John Bellows, Western Asset Management portfolio manager and research analyst, said the Fed would likely undershoot its rate-hike target in 2022:
"I think it's interesting that the market's priced on top of the Fed for 2022. It has about three rate hikes. The Fed's now at three rate hikes. And so as an investor, you kind of have to say, 'Well, where are we relative to the Fed?' And my guess is that Jerome Powell is going to be pretty careful not to overcommit to those three rate hikes next year. The reality is that when they're ready to start thinking about hiking rates in March or certainly by June, we're going to have a much different inflation and growth environment than we do right now. We're going to see some moderation of inflation. The growth numbers are unlikely to be sustained at what we saw previously. You already saw a little bit of that in [Wednesday's] retail sales number, which was disappointing. And so I think Powell's going to not overcommit. And so as an investor, the market's priced on top of the Fed, and I think you need to think about that because it seems to me that if we're in a different environment next year, the chances are they undershoot in terms of rate hikes. Now, undershooting in terms of rate hikes, if that's in the environment of still-strong growth, isn't necessarily bad for risk assets and for credit and for other spread sectors and fixed income. But that's the type of exercise. Where is the market, where is the Fed, and then where are the risks relative to that? And again, if we're right that the environment is much different next year in terms of growth and inflation, I think the risks are probably on the downside in terms of the rate hikes that they deliver."

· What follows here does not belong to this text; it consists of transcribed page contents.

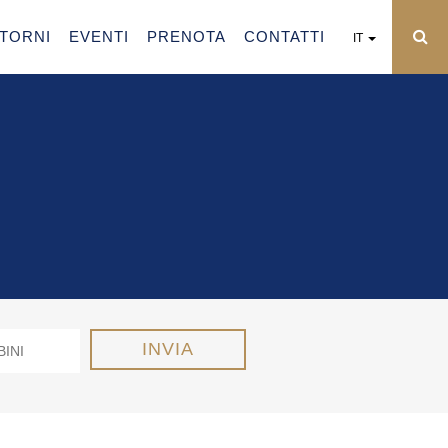
NTORNI
EVENTI
PRENOTA
CONTATTI
IT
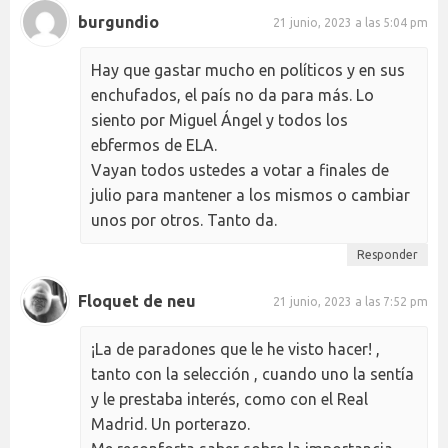
burgundio
21 junio, 2023 a las 5:04 pm
Hay que gastar mucho en políticos y en sus
enchufados, el país no da para más. Lo
siento por Miguel Ángel y todos los
ebfermos de ELA.
Vayan todos ustedes a votar a finales de
julio para mantener a los mismos o cambiar
unos por otros. Tanto da.
Responder
Floquet de neu
21 junio, 2023 a las 7:52 pm
¡La de paradones que le he visto hacer! ,
tanto con la selección , cuando uno la sentía
y le prestaba interés, como con el Real
Madrid. Un porterazo.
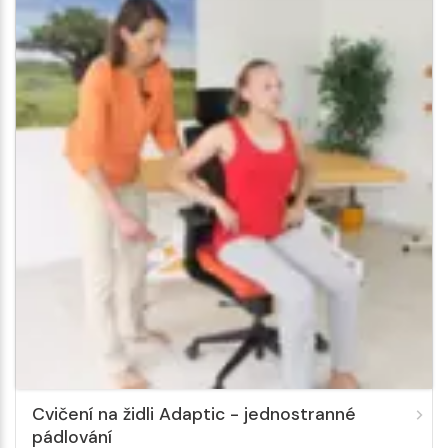
Cvičení na židli Adaptic - jednostranné
pádlování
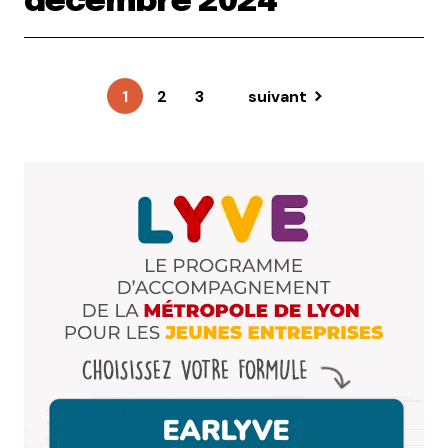
décembre 2024
1
2
3
suivant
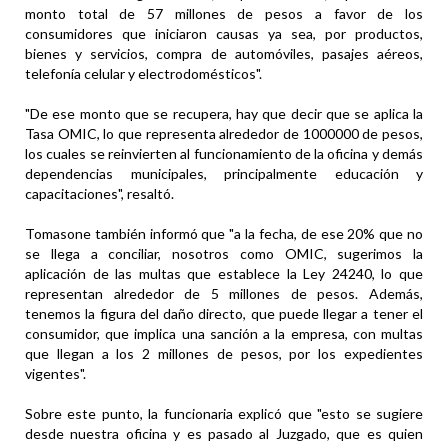
monto total de 57 millones de pesos a favor de los
consumidores que iniciaron causas ya sea, por productos,
bienes y servicios, compra de automóviles, pasajes aéreos,
telefonía celular y electrodomésticos".
"De ese monto que se recupera, hay que decir que se aplica la
Tasa OMIC, lo que representa alrededor de 1000000 de pesos,
los cuales se reinvierten al funcionamiento de la oficina y demás
dependencias municipales, principalmente educación y
capacitaciones", resaltó.
Tomasone también informó que "a la fecha, de ese 20% que no
se llega a conciliar, nosotros como OMIC, sugerimos la
aplicación de las multas que establece la Ley 24240, lo que
representan alrededor de 5 millones de pesos. Además,
tenemos la figura del daño directo, que puede llegar a tener el
consumidor, que implica una sanción a la empresa, con multas
que llegan a los 2 millones de pesos, por los expedientes
vigentes".
Sobre este punto, la funcionaria explicó que "esto se sugiere
desde nuestra oficina y es pasado al Juzgado, que es quien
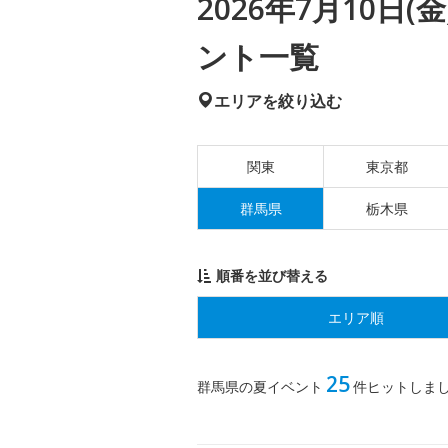
2026年7月10日
ント一覧
エリアを絞り込む
関東
東京都
群馬県
栃木県
順番を並び替える
エリア順
25
群馬県の夏イベント
件ヒットしま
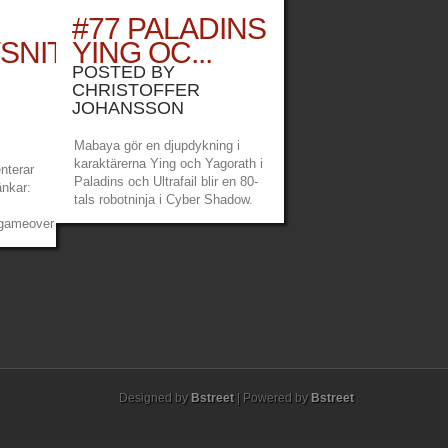
#77 PALADINS
SNITT:
YING OC...
POSTED BY
CHRISTOFFER
JOHANSSON
Mabaya gör en djupdykning i
karaktärerna Ying och Yagorath i
nterar
Paladins och Ultrafail blir en 80-
änkar:
tals robotninja i Cyber Shadow.
Länkar: Game Over Patreon –
/gameoverpod
https://www.patreon.com/gameoverpod
Mabayas twitch –
abayamaana
https://www.twitch.tv/mabayamaana
Ultrafails twitch...
ail
»
»
W...
»
»
Designed by
Bstreet
| Powered by
Bstreet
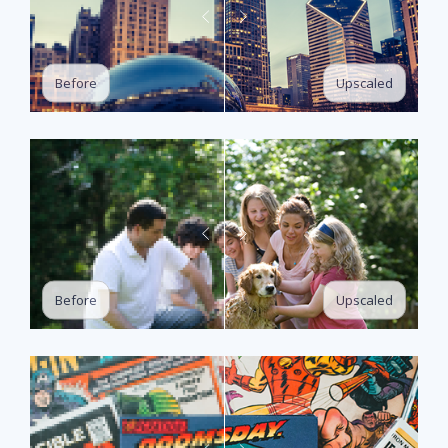
Upscaled
Before
Upscaled
Before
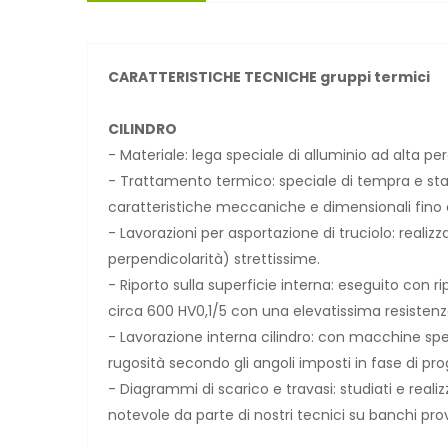
CARATTERISTICHE TECNICHE gruppi termici
CILINDRO
- Materiale: lega speciale di alluminio ad alta pe
- Trattamento termico: speciale di tempra e stab
caratteristiche meccaniche e dimensionali fino 
- Lavorazioni per asportazione di truciolo: realizz
perpendicolarità) strettissime.
- Riporto sulla superficie interna: eseguito con 
circa 600 HV0,1/5 con una elevatissima resistenza
- Lavorazione interna cilindro: con macchine spec
rugosità secondo gli angoli imposti in fase di pro
- Diagrammi di scarico e travasi: studiati e rea
notevole da parte di nostri tecnici su banchi prova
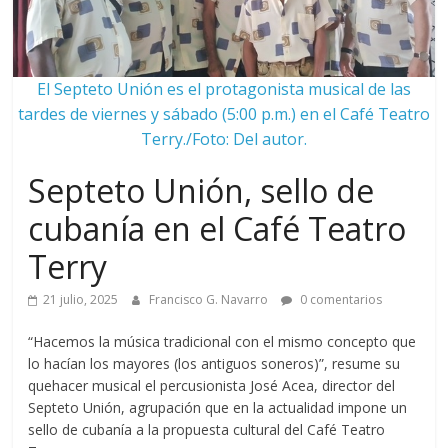
El Septeto Unión es el protagonista musical de las
tardes de viernes y sábado (5:00 p.m.) en el Café Teatro
Terry./Foto: Del autor.
Septeto Unión, sello de
cubanía en el Café Teatro
Terry
21 julio, 2025
Francisco G. Navarro
0 comentarios
“Hacemos la música tradicional con el mismo concepto que
lo hacían los mayores (los antiguos soneros)”, resume su
quehacer musical el percusionista José Acea, director del
Septeto Unión, agrupación que en la actualidad impone un
sello de cubanía a la propuesta cultural del Café Teatro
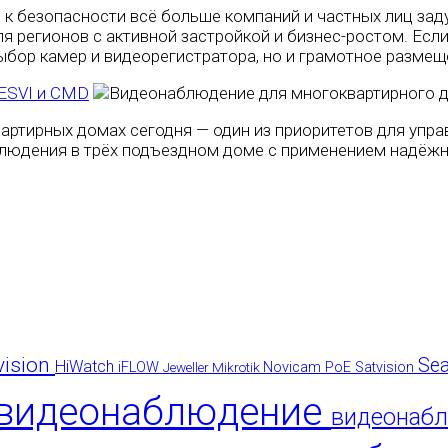
 к безопасности всё больше компаний и частных лиц з
я регионов с активной застройкой и бизнес-ростом. Ес
выбор камер и видеорегистратора, но и грамотное разм
 ESVI и CMD
артирных домах сегодня — один из приоритетов для упр
людения в трёх подъездном доме с применением надёжн
vision
Se
HiWatch
iFLOW
Jeweller
Mikrotik
Novicam
PoE
Satvision
видеонаблюдение
видеонабл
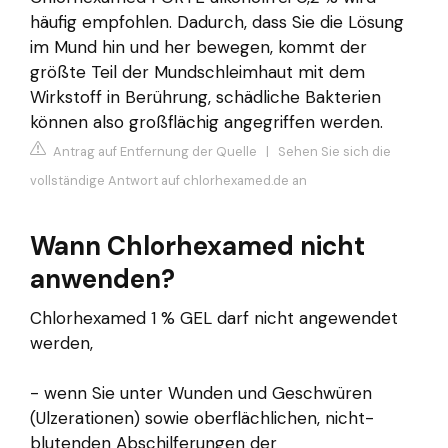
häufig empfohlen. Dadurch, dass Sie die Lösung
im Mund hin und her bewegen, kommt der
größte Teil der Mundschleimhaut mit dem
Wirkstoff in Berührung, schädliche Bakterien
können also großflächig angegriffen werden.
Antrag auf Entfernung der Quelle
|
Sehen Sie sich die
vollständige Antwort auf chlorhexamed.de an
Wann Chlorhexamed nicht
anwenden?
Chlorhexamed 1 % GEL darf nicht angewendet
werden,
- wenn Sie unter Wunden und Geschwüren
(Ulzerationen) sowie oberflächlichen, nicht-
blutenden Abschilferungen der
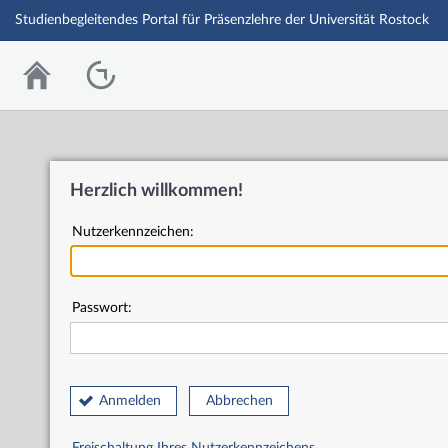
Studienbegleitendes Portal für Präsenzlehre der Universität Rostock
Herzlich willkommen!
Nutzerkennzeichen:
Passwort:
Anmelden
Abbrechen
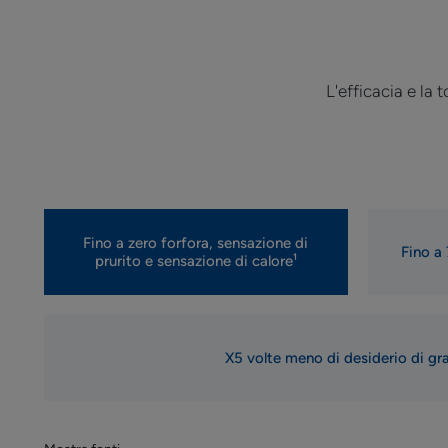
L'efficacia e la 
Fino a zero forfora, sensazione di
Fino a 
prurito e sensazione di calore¹
X5 volte meno di desiderio di gra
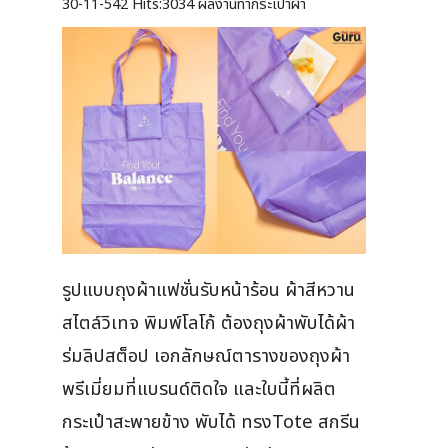
30-11-542
Hits:
3034 ผลงานทำกระเป๋าผ้า
รูปแบบถุงผ้าแฟชั่นรับหน้าร้อน ผ้าสีหวาน
สไตล์วิเทจ พิมพ์โลโก้ ต้องถุงผ้าพับได้ผ้า
ร่มลิปสต็อป เอกลักษณ์ตารางของถุงผ้า
พรีเมี่ยมที่แบรนด์ติดใจ และใบนี้ที่ผลิต
กระเป๋าสะพายข้าง พับได้ ทรงTote สกรีน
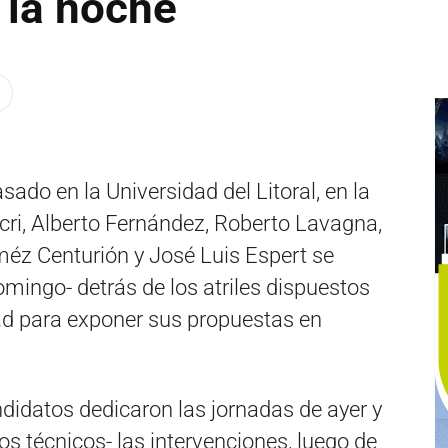
 la noche
ado en la Universidad del Litoral, en la
cri, Alberto Fernández, Roberto Lavagna,
éz Centurión y José Luis Espert se
omingo- detrás de los atriles dispuestos
tad para exponer sus propuestas en
ndidatos dedicaron las jornadas de ayer y
os técnicos- las intervenciones, luego de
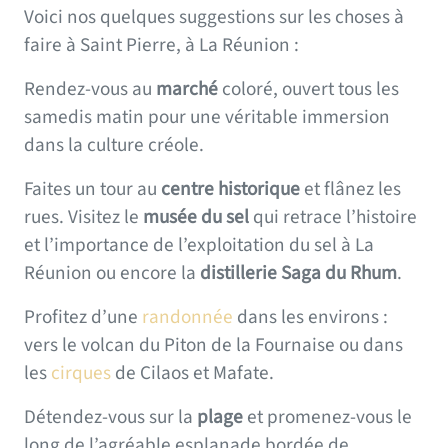
Voici nos quelques suggestions sur les choses à
faire à Saint Pierre, à La Réunion :
Rendez-vous au
marché
coloré, ouvert tous les
samedis matin pour une véritable immersion
dans la culture créole.
Faites un tour au
centre historique
et flânez les
rues. Visitez le
musée du sel
qui retrace l’histoire
et l’importance de l’exploitation du sel à La
Réunion ou encore la
distillerie Saga du Rhum
.
Profitez d’une
randonnée
dans les environs :
vers le volcan du Piton de la Fournaise ou dans
les
cirques
de Cilaos et Mafate.
Détendez-vous sur la
plage
et promenez-vous le
long de l’agréable esplanade bordée de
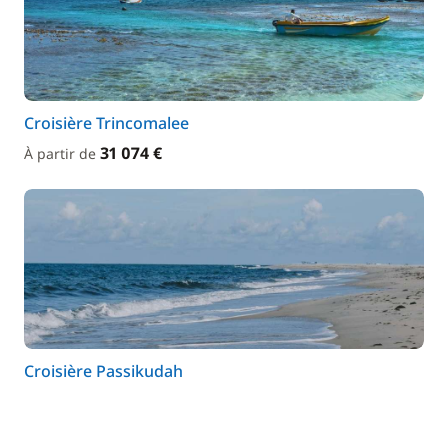
Croisière Trincomalee
31 074 €
À partir de
Croisière Passikudah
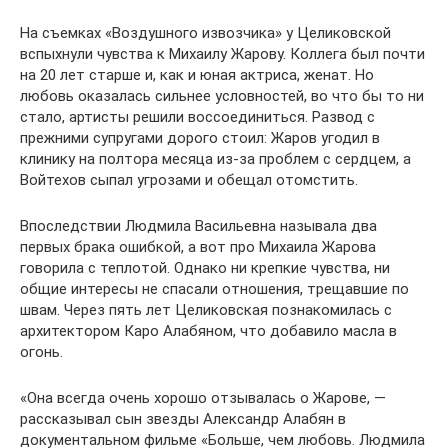
На съемках «Воздушного извозчика» у Целиковской
вспыхнули чувства к Михаилу Жарову. Коллега был почти
на 20 лет старше и, как и юная актриса, женат. Но
любовь оказалась сильнее условностей, во что бы то ни
стало, артисты решили воссоединиться. Развод с
прежними супругами дорого стоил: Жаров угодил в
клинику на полтора месяца из-за проблем с сердцем, а
Войтехов сыпал угрозами и обещал отомстить.
Впоследствии Людмила Васильевна называла два
первых брака ошибкой, а вот про Михаила Жарова
говорила с теплотой. Однако ни крепкие чувства, ни
общие интересы не спасали отношения, трещавшие по
швам. Через пять лет Целиковская познакомилась с
архитектором Каро Алабяном, что добавило масла в
огонь.
«Она всегда очень хорошо отзывалась о Жарове, —
рассказывал сын звезды Александр Алабян в
документальном фильме «Больше, чем любовь. Людмила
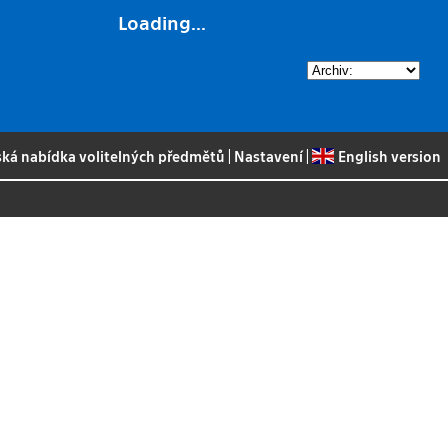
Loading...
ská nabídka volitelných předmětů
|
Nastavení
|
English version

Former Fed governor Frederic Mishkin said waiting to raise rates could come back to bite his former employer:
"I think that they are being cautious in terms of still being pretty expansionary. I think the Fed is behind the curve and they are starting to signal that they do have to raise rates, and that's a good thing. The communication has improved in that regard. But the reality is that inflation is much higher than they anticipated, it's more permanent than they anticipated, and I think it's actually a mistake to not be preemptive at this particular stage, to say that we're not going to actually raise rates until we see the whites of our eyes, which is that we are at full employment. … That may be too late because I think there's actually good reason to think we are already at full employment. So I do worry very much about what the Fed is doing. I don't think that it's going to be a disaster, but I think eventually they're going to have to raise rates by more than they otherwise would to contain this inflation. Inflation is going to be higher than it otherwise would and that's not a great outcome."
Delancey Wealth Management founder Ivory Johnson said inflation has likely already peaked:
"Anytime you see shipping container costs increased by 300%, those costs will be transferred to the consumer. Let's not forget the money supply's increased from [$]15 trillion to [$]21 trillion and demand for credit hasn't kept pace. That's also inflationary. But if you look long term, demographically, baby boomers are starting to retire. That's deflationary. Innovation and technology — that's deflationary. So I think we have already peaked, and if you look at the [Merrill Lynch Option Volatility Estimate] index — that's the bond market volatility — that's showing us that inflation's kind of peaked out. So I'm comfortable on that stance."
Note: The Merrill Lynch Option Volatility Estimate is a yield curve weighted index of the normalized implied volatility on 1-month Treasury options.